Find every line of the listing below where "there" appears, and copy it.

---------------

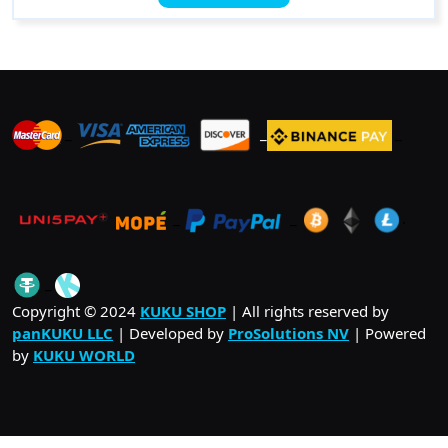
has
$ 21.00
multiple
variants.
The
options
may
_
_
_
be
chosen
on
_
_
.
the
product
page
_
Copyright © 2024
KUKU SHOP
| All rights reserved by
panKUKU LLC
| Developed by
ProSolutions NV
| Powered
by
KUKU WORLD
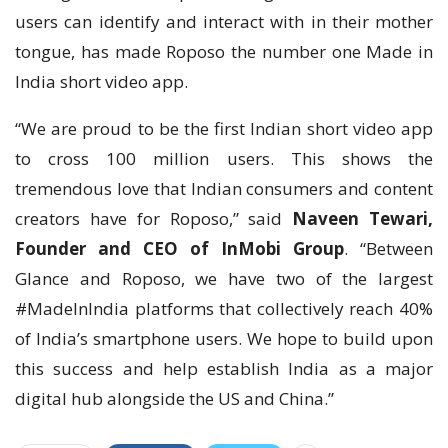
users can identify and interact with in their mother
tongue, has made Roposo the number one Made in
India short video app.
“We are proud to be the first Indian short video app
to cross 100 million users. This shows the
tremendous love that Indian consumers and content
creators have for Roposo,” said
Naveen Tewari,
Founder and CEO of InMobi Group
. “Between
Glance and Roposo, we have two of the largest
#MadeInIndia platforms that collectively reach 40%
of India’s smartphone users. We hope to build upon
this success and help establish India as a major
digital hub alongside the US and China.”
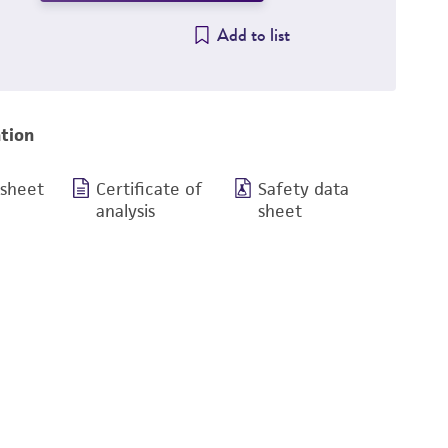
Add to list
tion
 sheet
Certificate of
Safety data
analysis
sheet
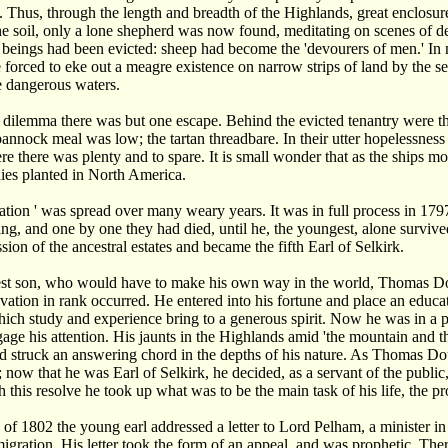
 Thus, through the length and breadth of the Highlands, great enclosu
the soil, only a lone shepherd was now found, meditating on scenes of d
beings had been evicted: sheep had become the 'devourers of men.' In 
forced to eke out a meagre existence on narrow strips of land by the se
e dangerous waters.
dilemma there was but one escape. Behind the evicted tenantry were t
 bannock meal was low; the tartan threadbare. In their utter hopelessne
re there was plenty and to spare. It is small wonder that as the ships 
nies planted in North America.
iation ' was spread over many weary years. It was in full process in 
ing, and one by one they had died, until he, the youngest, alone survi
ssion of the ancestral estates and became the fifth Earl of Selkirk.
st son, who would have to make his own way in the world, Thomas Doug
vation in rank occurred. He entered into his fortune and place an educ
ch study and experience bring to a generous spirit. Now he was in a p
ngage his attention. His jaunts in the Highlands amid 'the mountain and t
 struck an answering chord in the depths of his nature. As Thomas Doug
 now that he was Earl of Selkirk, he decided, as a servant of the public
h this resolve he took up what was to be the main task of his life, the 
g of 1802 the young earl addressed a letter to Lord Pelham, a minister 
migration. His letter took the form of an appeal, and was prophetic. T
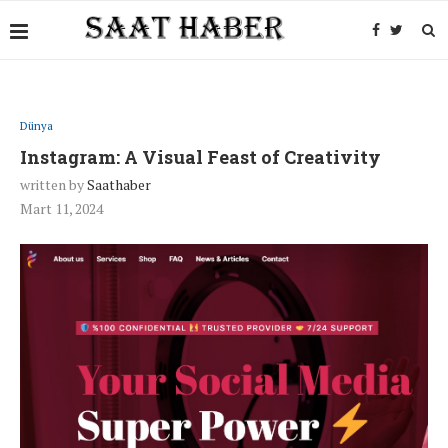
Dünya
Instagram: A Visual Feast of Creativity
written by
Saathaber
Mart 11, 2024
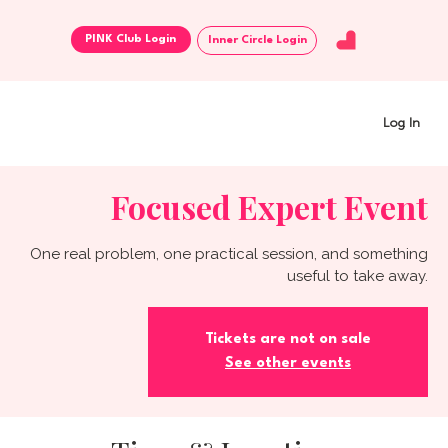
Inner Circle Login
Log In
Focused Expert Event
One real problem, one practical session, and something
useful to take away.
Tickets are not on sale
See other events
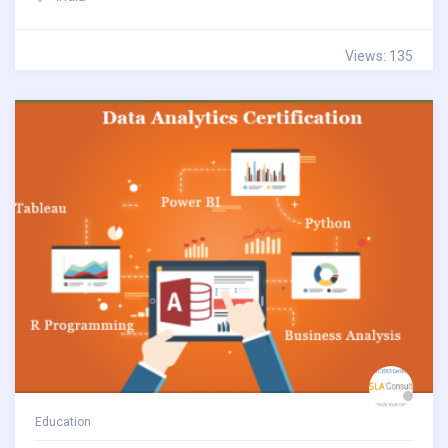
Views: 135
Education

---------------

• [YOUR SOLUTION]
dilemma there was but one escape. Behind the evicted tenantry were t
re there was plenty and to spare. It is small wonder that as the ships 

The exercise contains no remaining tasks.